━━━━━ EXTRACTED DATA ━━━━━

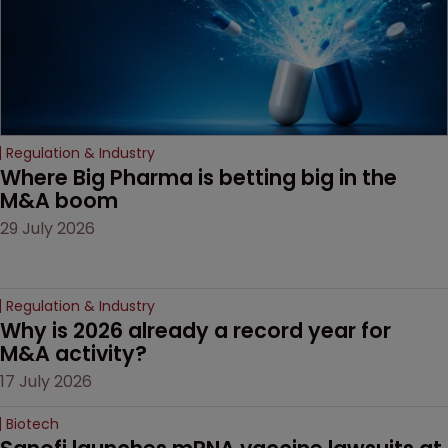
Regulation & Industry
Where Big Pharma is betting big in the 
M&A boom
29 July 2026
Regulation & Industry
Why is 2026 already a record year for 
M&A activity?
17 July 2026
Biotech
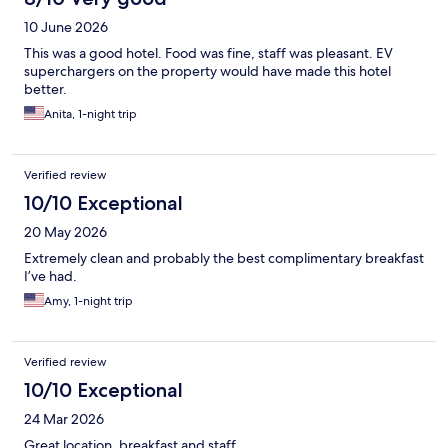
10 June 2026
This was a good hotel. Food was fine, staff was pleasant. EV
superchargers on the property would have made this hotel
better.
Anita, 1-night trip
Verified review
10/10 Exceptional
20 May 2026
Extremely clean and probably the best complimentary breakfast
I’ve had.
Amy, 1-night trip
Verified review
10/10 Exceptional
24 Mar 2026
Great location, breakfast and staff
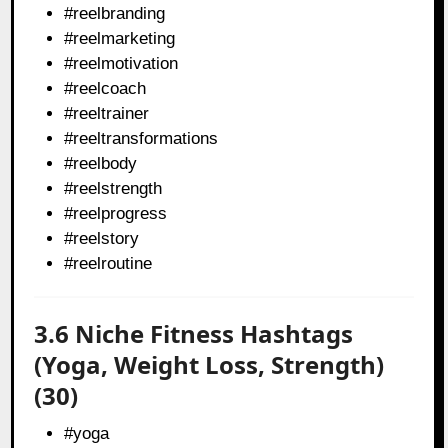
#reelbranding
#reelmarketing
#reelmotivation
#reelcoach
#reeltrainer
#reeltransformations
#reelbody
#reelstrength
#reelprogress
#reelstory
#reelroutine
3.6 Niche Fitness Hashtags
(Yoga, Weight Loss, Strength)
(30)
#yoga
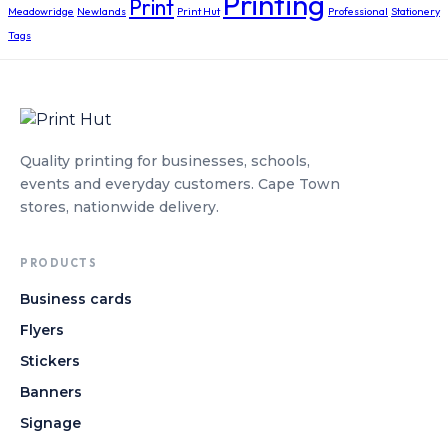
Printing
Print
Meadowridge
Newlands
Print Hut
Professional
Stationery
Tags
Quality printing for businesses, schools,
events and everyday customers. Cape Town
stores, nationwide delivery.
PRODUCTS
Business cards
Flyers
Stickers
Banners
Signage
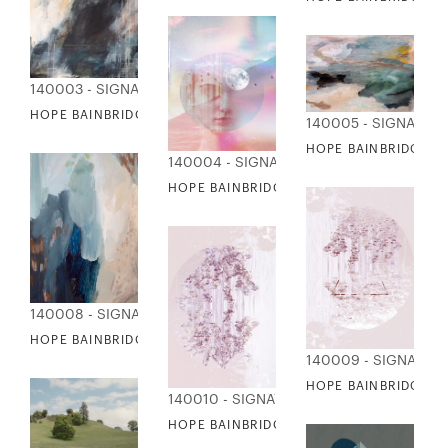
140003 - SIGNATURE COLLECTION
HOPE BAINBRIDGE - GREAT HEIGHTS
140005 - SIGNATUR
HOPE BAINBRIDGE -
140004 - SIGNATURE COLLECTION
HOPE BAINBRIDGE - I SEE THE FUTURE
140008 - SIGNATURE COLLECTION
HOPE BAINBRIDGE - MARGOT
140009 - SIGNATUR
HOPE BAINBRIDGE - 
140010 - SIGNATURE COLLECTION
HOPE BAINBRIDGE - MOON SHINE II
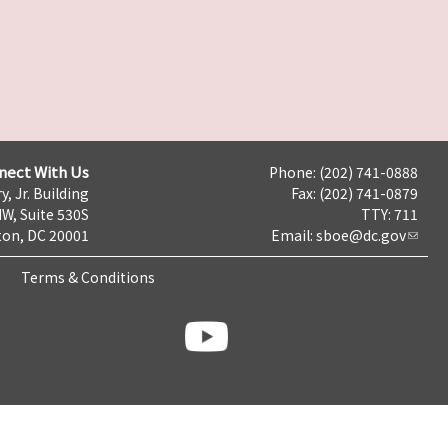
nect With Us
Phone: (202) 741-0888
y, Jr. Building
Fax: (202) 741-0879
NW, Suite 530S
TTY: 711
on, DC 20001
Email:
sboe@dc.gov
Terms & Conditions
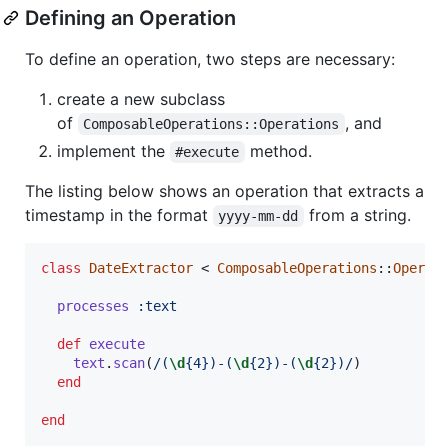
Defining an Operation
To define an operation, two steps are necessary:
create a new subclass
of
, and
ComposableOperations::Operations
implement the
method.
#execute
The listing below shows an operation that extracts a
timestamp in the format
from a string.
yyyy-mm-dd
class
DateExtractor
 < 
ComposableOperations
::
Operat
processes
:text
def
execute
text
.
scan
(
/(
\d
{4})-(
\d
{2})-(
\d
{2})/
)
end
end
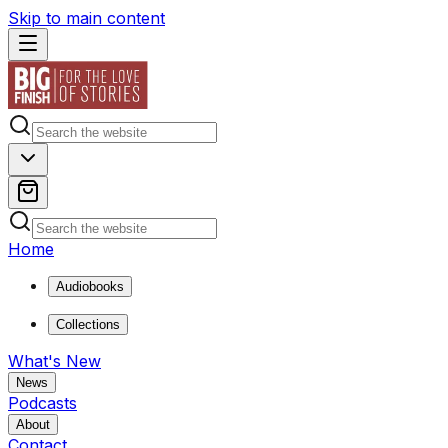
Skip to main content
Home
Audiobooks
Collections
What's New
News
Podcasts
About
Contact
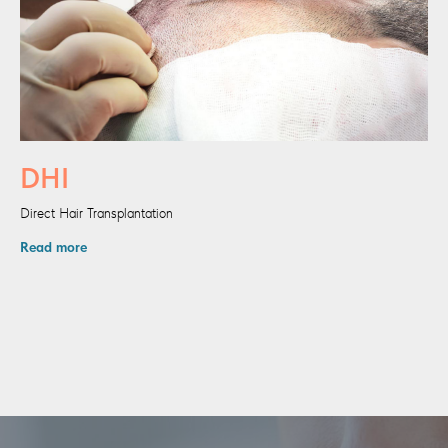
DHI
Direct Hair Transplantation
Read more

━━━━━
━━━━━ EXTRACTED DATA ━━━━━

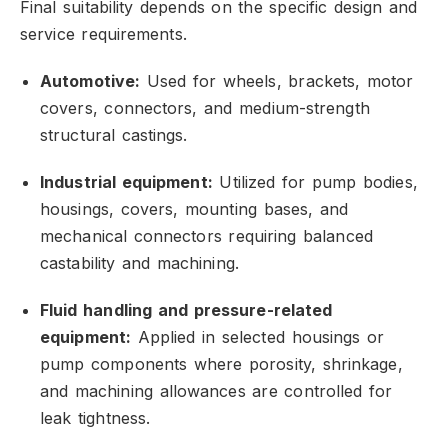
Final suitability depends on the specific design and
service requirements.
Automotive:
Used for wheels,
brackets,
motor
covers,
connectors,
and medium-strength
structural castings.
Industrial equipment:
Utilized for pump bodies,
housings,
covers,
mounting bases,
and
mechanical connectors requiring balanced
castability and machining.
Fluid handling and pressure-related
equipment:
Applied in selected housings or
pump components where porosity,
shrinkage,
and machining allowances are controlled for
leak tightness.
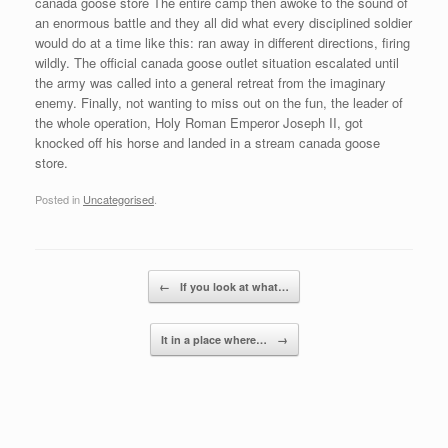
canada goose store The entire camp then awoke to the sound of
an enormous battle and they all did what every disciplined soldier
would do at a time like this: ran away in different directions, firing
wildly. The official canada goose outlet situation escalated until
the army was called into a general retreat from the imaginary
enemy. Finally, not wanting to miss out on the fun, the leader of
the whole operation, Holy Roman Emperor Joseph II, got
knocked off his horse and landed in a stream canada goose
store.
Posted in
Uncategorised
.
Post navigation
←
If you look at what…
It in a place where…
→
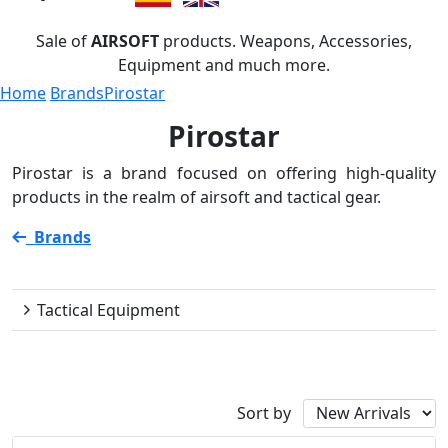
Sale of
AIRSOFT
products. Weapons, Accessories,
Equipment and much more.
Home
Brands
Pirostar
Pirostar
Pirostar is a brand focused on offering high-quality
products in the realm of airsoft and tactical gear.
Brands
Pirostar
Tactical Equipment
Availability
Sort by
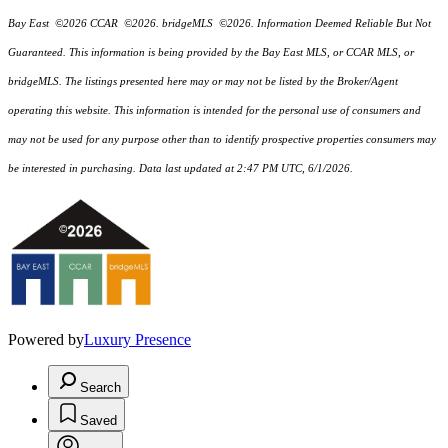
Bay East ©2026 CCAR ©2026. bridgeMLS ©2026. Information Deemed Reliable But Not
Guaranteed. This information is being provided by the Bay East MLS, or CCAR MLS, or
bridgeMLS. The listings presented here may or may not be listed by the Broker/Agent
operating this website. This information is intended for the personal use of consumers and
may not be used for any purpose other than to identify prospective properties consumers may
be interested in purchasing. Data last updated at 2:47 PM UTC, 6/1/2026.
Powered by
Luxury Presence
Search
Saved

━━━━━

In the records, how many lines have the word "housings" in them? Only the number is needed.

EXERCISE RESULT: 2